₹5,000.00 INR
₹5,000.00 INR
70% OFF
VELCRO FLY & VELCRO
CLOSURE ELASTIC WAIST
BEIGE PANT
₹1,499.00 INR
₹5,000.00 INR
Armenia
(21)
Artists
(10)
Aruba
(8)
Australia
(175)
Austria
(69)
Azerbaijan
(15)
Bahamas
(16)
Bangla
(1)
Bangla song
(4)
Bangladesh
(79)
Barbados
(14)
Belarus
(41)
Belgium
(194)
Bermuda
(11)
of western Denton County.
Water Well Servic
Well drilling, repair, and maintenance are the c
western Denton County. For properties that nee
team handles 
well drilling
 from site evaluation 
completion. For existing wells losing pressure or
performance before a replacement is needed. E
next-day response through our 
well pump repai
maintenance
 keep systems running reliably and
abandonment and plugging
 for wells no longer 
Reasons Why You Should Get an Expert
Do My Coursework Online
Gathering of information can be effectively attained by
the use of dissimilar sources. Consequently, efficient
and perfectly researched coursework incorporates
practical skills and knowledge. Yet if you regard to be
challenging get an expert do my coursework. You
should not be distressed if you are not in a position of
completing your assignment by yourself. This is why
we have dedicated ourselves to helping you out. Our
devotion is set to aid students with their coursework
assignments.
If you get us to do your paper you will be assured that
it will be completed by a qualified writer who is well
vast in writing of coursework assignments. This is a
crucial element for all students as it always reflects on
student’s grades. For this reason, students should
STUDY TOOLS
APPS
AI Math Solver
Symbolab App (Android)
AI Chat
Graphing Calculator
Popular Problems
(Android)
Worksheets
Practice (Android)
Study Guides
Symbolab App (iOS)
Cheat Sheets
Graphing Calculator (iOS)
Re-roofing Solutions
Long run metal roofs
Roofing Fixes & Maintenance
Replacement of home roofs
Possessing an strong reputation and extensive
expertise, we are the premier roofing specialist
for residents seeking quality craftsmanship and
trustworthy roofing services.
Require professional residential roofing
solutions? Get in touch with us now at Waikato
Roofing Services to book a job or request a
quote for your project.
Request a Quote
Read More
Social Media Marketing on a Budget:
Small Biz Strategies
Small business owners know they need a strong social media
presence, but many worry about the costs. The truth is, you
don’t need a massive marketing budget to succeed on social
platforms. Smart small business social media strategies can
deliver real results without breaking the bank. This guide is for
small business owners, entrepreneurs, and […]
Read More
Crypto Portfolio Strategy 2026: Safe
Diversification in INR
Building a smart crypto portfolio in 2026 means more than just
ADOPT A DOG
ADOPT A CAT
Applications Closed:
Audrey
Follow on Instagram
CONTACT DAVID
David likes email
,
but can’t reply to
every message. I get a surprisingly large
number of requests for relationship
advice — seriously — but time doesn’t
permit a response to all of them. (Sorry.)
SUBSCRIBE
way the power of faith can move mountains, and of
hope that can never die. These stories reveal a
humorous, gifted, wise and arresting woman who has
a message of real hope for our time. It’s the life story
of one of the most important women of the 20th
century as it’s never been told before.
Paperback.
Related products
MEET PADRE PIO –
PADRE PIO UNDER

*****

◆ WHAT IS NEEDED: Set down, exactly as they appear above, all lines from the one that has "Cheat Sheets" down to the one that has "Request a Quote", including those two and no others.

◆ RESULT:
Cheat Sheets
Graphing Calculator (iOS)
Re-roofing Solutions
Long run metal roofs
Roofing Fixes & Maintenance
Replacement of home roofs
Possessing an strong reputation and extensive
expertise, we are the premier roofing specialist
for residents seeking quality craftsmanship and
trustworthy roofing services.
Require professional residential roofing
solutions? Get in touch with us now at Waikato
Roofing Services to book a job or request a
quote for your project.
Request a Quote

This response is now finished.